Data for the task —
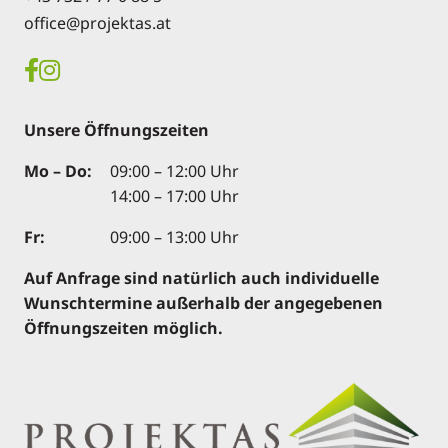
office@projektas.at
Unsere Öffnungszeiten
Mo – Do:
09:00 – 12:00 Uhr
14:00 – 17:00 Uhr
Fr:
09:00 – 13:00 Uhr
Auf Anfrage sind natürlich auch individuelle
Wunschtermine außerhalb der angegebenen
Öffnungszeiten möglich.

Goal of the exercise —
From the listing above, print every entry precisely and drop the pictures.

Answer section —
office@projektas.at
Unsere Öffnungszeiten
Mo – Do:
09:00 – 12:00 Uhr
14:00 – 17:00 Uhr
Fr:
09:00 – 13:00 Uhr
Auf Anfrage sind natürlich auch individuelle
Wunschtermine außerhalb der angegebenen
Öffnungszeiten möglich.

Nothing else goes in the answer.